From c5a2055d60354d8e4cbdeb9ff8a947b4b5b0da04 Mon Sep 17 00:00:00 2001
From: Steven Kearnes <skearnes@relaytx.com>
Date: Fri, 12 Jul 2024 10:36:54 -0400
Subject: [PATCH 1/2] Make dataset name and description required

---
 ord_schema/scripts/enumerate_dataset.py      | 12 +++++++--
 ord_schema/scripts/enumerate_dataset_test.py |  6 ++++-
 ord_schema/scripts/process_dataset_test.py   | 22 +++++++++--------
 ord_schema/scripts/validate_dataset_test.py  |  4 +--
 ord_schema/templating.py                     |  8 ++++--
 ord_schema/templating_test.py                | 24 +++++++++---------
 ord_schema/validations.py                    |  4 +++
 ord_schema/validations_test.py               | 26 +++++++++++++++++---
 8 files changed, 74 insertions(+), 32 deletions(-)
diff --git a/ord_schema/scripts/enumerate_dataset.py b/ord_schema/scripts/enumerate_dataset.py
index 71c993c4..2835fc1a 100644
--- a/ord_schema/scripts/enumerate_dataset.py
+++ b/ord_schema/scripts/enumerate_dataset.py
@@ -14,9 +14,11 @@
 """Creates a Dataset by enumerating a template with a spreadsheet.
 
 Usage:
-    dataset_templating.py --template=<str> --spreadsheet=<str> --output=<str> [--no-validate]
+    dataset_templating.py --name=<str> --description=<str> --template=<str> --spreadsheet=<str> --output=<str> [--no-validate]
 
 Options:
+    --name=<str>            Dataset name
+    --description=<str>     Dataset description
     --template=<str>        Path to a Reaction pbtxt file defining a template
     --spreadsheet=<str>     Path to a spreadsheet file with a header row matching template placeholders
     --output=<str>          Filename for output Dataset
@@ -39,7 +41,13 @@ def main(kwargs):
         kwargs["--template"],
         kwargs["--spreadsheet"],
     )
-    dataset = templating.generate_dataset(template_string, df, validate=not kwargs["--no-validate"])
+    dataset = templating.generate_dataset(
+        name=kwargs["--name"],
+        description=kwargs["--description"],
+        template_string=template_string,
+        df=df,
+        validate=not kwargs["--no-validate"],
+    )
     logger.info("writing new Dataset to %s", kwargs["--output"])
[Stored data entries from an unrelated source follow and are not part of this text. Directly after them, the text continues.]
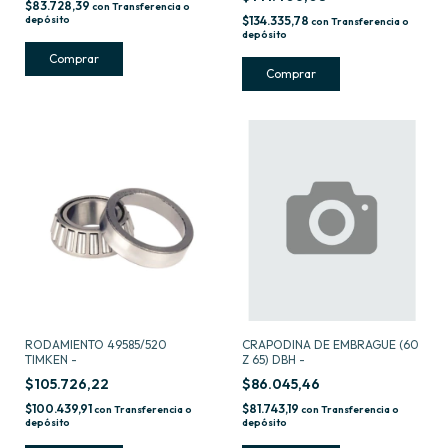
$83.728,39
con
Transferencia o
depósito
$134.335,78
con
Transferencia o
depósito
RODAMIENTO 49585/520
CRAPODINA DE EMBRAGUE (60
TIMKEN -
Z 65) DBH -
$105.726,22
$86.045,46
$100.439,91
$81.743,19
con
Transferencia o
con
Transferencia o
depósito
depósito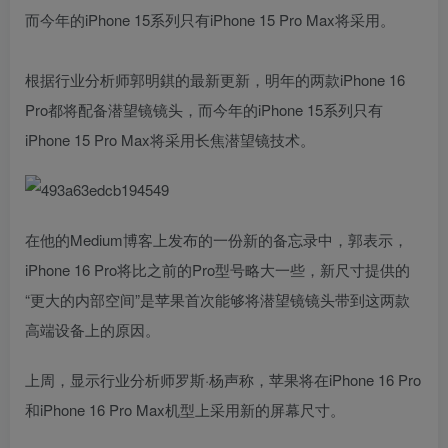
而今年的iPhone 15系列只有iPhone 15 Pro Max将采用。
根据行业分析师郭明錤的最新更新，明年的两款iPhone 16
Pro都将配备潜望镜镜头，而今年的iPhone 15系列只有
iPhone 15 Pro Max将采用长焦潜望镜技术。
在他的Medium博客上发布的一份新的备忘录中，郭表示，
iPhone 16 Pro将比之前的Pro型号略大一些，新尺寸提供的
“更大的内部空间”是苹果首次能够将潜望镜镜头带到这两款
高端设备上的原因。
上周，显示行业分析师罗斯·杨声称，苹果将在‌iPhone 16‌ Pro
和‌iPhone 16‌ Pro Max机型上采用新的屏幕尺寸。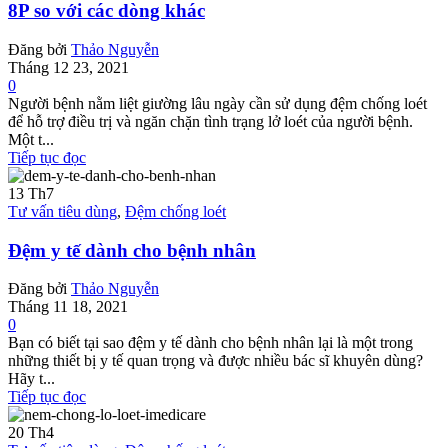
8P so với các dòng khác
Đăng bởi
Thảo Nguyễn
Tháng 12 23, 2021
0
Người bệnh nằm liệt giường lâu ngày cần sử dụng đệm chống loét
để hỗ trợ điều trị và ngăn chặn tình trạng lở loét của người bệnh.
Một t...
Tiếp tục đọc
13
Th7
Tư vấn tiêu dùng
,
Đệm chống loét
Đệm y tế dành cho bệnh nhân
Đăng bởi
Thảo Nguyễn
Tháng 11 18, 2021
0
Bạn có biết tại sao đệm y tế dành cho bệnh nhân lại là một trong
những thiết bị y tế quan trọng và được nhiều bác sĩ khuyên dùng?
Hãy t...
Tiếp tục đọc
20
Th4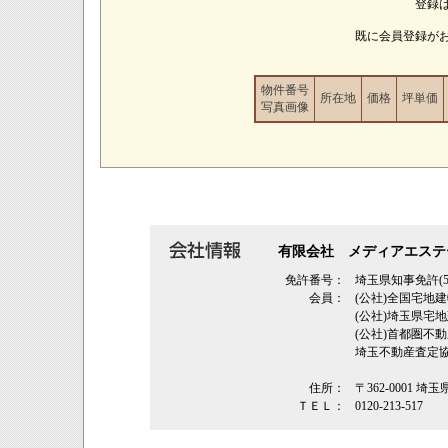
登録
既に会員登録が
物件番号
所在地
価格
坪単価
写真画像
有限会社 メディアエステ
免許番号：
埼玉県知事免許(5
会員：
(公社)全国宅地
(公社)埼玉県
(公社)首都圏不
埼玉不動産査定
住所：
〒362‐0001 埼
ＴＥＬ：
0120-213-517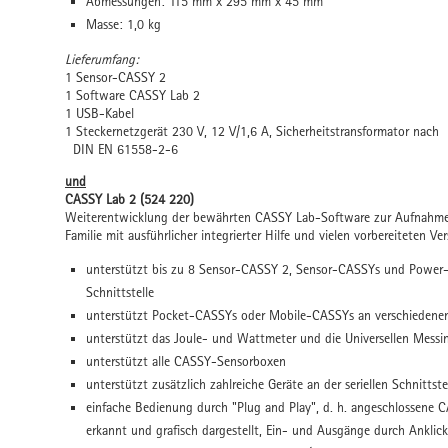
Abmessungen: 115 mm x 295 mm x 45 mm
Masse: 1,0 kg
Lieferumfang:
1 Sensor-CASSY 2
1 Software CASSY Lab 2
1 USB-Kabel
1 Steckernetzgerät 230 V, 12 V/1,6 A, Sicherheitstransformator nach
DIN EN 61558-2-6
und
CASSY Lab 2 (524 220)
Weiterentwicklung der bewährten CASSY Lab-Software zur Aufnahm
Familie mit ausführlicher integrierter Hilfe und vielen vorbereiteten Ve
unterstützt bis zu 8 Sensor-CASSY 2, Sensor-CASSYs und Power-
Schnittstelle
unterstützt Pocket-CASSYs oder Mobile-CASSYs an verschiedene
unterstützt das Joule- und Wattmeter und die Universellen Messi
unterstützt alle CASSY-Sensorboxen
unterstützt zusätzlich zahlreiche Geräte an der seriellen Schnitts
einfache Bedienung durch "Plug and Play", d. h. angeschlossene
erkannt und grafisch dargestellt, Ein- und Ausgänge durch Ankli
     message_helpers.write_message(dataset, kwargs["--output"])
 
diff --git a/ord_schema/scripts/enumerate_dataset_test.py b/ord_schema/scripts/enumerate_dataset_test.py
index d52c5517..276a150b 100644
--- a/ord_schema/scripts/enumerate_dataset_test.py
+++ b/ord_schema/scripts/enumerate_dataset_test.py
@@ -91,7 +91,7 @@ def setup(tmp_path) -> tuple[str, str, str]:
     )
     spreadsheet_filename = os.path.join(dirname, "spreadsheet.csv")
     data.to_csv(spreadsheet_filename, index=False)
-    expected = dataset_pb2.Dataset()
+    expected = dataset_pb2.Dataset(name="test", description="test")
     reaction1 = expected.reactions.add()
     reaction1_compound1 = reaction1.inputs["test"].components.add()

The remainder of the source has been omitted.